* DATA SUPPLIED *
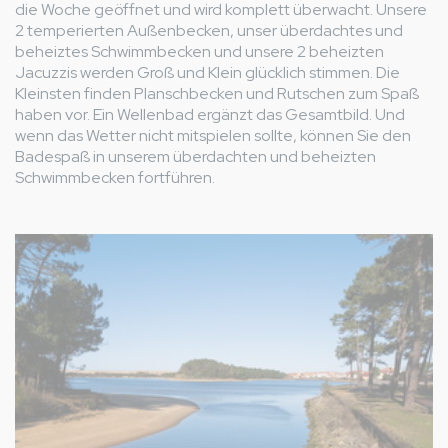
die Woche geöffnet und wird komplett überwacht. Unsere
2 temperierten Außenbecken, unser überdachtes und
beheiztes Schwimmbecken und unsere 2 beheizten
Jacuzzis werden Groß und Klein glücklich stimmen. Die
Kleinsten finden Planschbecken und Rutschen zum Spaß
haben vor. Ein Wellenbad ergänzt das Gesamtbild. Und
wenn das Wetter nicht mitspielen sollte, können Sie den
Badespaß in unserem überdachten und beheizten
Schwimmbecken fortführen.
Bild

* WORK INSTRUCTIONS *
For each line of the data that includes the word "Schwimmbecken", return a copy of it.

* TASK RESPONSE *
beheiztes Schwimmbecken und unsere 2 beheizten
Schwimmbecken fortführen.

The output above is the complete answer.